‘Children of the kitchen’: defining the household in MaliPosted: April 26, 2011
Dean Karlan and Jacob Appel’s new book More Than Good Intentions – I’ll post a review soon – has a great example of how apparently straightforward survey questions can be anything but simple. Appel describes testing the wording of a questionnaire with a phone-card seller in Ghana, asking him how many people make up his household, or “share a single living space and take meals together”. As the conversation progresses and Appel probes deeper, the response changes from one person, to five, then eight, then seven, eventually settling at an extended family of (about) nine members.
Households in Mali are also often large, fluid and difficult to define. As in the Ghana example, definitions tend to be around those who share the provision of food. The Bambara word for ‘household members’ (guaden) even translates literally as ‘children of the kitchen’. However, this can still have different understandings for different people in different places, sometimes being taken to mean an extended family with a compound of many different buildings, sometimes interpreted as smaller sub-units of this. Instead of surveying simply by reading out exactly the same question to all respondents, my research assistant and I have decided that it is better to take the time to discuss and reach a common understanding at the start of each interview.

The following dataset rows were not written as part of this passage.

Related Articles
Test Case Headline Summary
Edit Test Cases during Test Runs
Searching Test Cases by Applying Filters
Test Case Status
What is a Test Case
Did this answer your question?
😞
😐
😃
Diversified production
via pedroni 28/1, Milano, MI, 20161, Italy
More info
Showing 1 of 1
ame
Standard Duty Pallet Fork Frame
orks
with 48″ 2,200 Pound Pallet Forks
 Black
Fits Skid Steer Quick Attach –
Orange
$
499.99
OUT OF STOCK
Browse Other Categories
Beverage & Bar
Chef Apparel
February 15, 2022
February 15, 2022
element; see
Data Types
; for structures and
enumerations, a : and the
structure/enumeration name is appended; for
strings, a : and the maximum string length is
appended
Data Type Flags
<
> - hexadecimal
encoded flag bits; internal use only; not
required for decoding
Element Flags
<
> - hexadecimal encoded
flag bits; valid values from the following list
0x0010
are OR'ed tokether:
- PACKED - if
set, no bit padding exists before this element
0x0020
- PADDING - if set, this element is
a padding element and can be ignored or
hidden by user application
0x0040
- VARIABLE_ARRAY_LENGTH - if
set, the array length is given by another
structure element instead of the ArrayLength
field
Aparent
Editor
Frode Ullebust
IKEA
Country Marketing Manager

This matters not only for consistency within my own research sample, but also for making comparisons to other datasets. For example, I have used the questions from the Mali Poverty Scorecard to estimate the level of poverty of different households and villages – this is a simple set of ten indicators which correlate well with poverty levels (in terms of expenditure) based on data from the Mali Poverty Evaluation Survey (EMEP) of 2001. So to use this tool to help my research, the definition of the household that I use needs to match the definition from the EMEP.
Some researchers in Mali have gone further and investigated how changing the definition in the question changes the number of household members stated by the respondent. Beaman and Dillon used a randomised survey experiment to investigate the effect of using different household definitions in the Segou region of Mali. They found that adding more requirements to the definition given in the question – for example, requiring defined ‘household members’ to “work together on at least one agricultural plot or in one revenue generating activity” as well as living in the same lodging and recognising the same household head – actually increased the number of people listed as belonging to the household. This is counterintuitive because making the definition more strict should logically only result in a reduced number or the same number of defined household members. However, Beaman and Dillon suggest that perhaps the extra keywords in the stricter definitions prompted respondents to recall particular people that they might not otherwise have thought to include as household members.

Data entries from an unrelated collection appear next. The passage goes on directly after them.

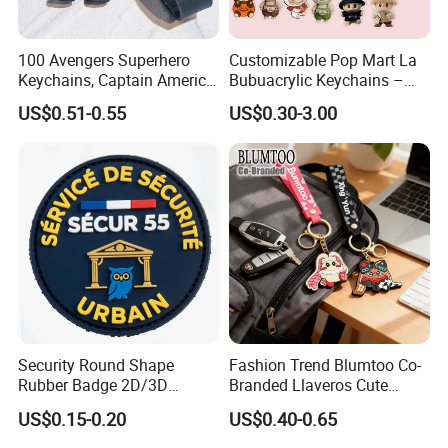
100 Avengers Superhero
Customizable Pop Mart La
Keychains, Captain America,
Bubuacrylic Keychains –
Hulk, Thanos, Spider Man,
Unique Anime Gifts, Home
US$0.51-0.55
US$0.30-3.00
Deadpool Dolls
Decor, Wholesale Cheap &
Stylish Keychains
Security Round Shape
Fashion Trend Blumtoo Co-
Rubber Badge 2D/3D
Branded Llaveros Cute
Custom Soft PVC Patch for
Rabbit Designer Keychain
US$0.15-0.20
US$0.40-0.65
Uniform
Promotion Rubber
Keychains Gift Keychain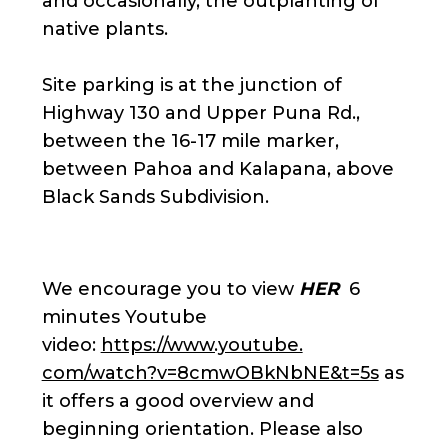
and occasionally, the outplanting of
native plants.
Site parking is at the junction of
Highway 130 and Upper Puna Rd.,
between the 16-17 mile marker,
between Pahoa and Kalapana, above
Black Sands Subdivision.
We encourage you to view
HER
6
minutes Youtube
video:
https://www.youtube.
com/watch?v=8cmwOBkNbNE&t=5s
as
it offers a good overview and
beginning orientation. Please also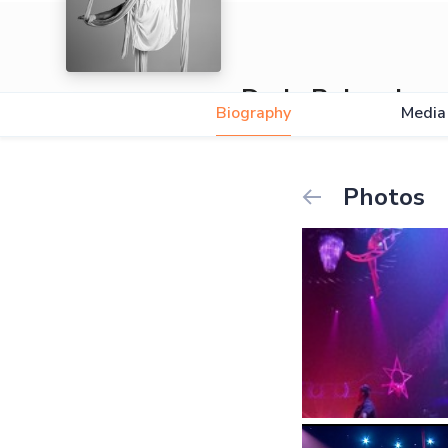
Daria Rabenda
Biography
Media
Photos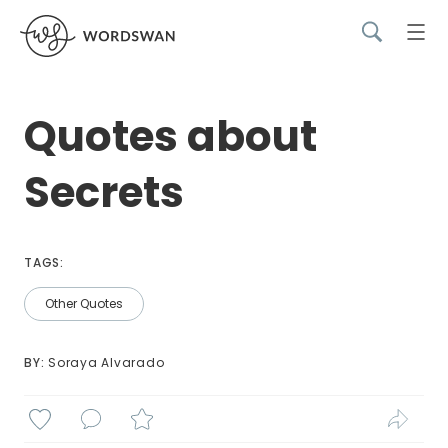
Quotes about
Secrets
TAGS:
Other Quotes
BY: 
Soraya Alvarado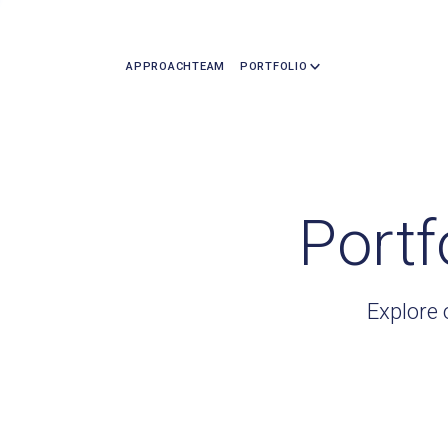
APPROACH
TEAM
PORTFOLIO
Portf
Explore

This is important because these different definitions of household size can then in turn affect estimates of the poverty levels of households and subsequently wider regions, a good example of how key details of data collection can potentially have an impact on national statistics. For example, Delarue et al discuss in greater depth how data and methodology issues – including the definitions of ‘households’ used by surveyors in different regions – may be responsible for the “Sikasso paradox”, the phenomenon where official statistics suggest that cotton producers in the Sikasso region of Mali are poorer than other farmers, despite cotton-growing households and areas traditionally being thought of as richer.
As Chris Blattman puts it, getting inside the “sausage factory” of data collection is a humbling experience – and as these examples show, a very important one for understanding the possible effects of apparently small details.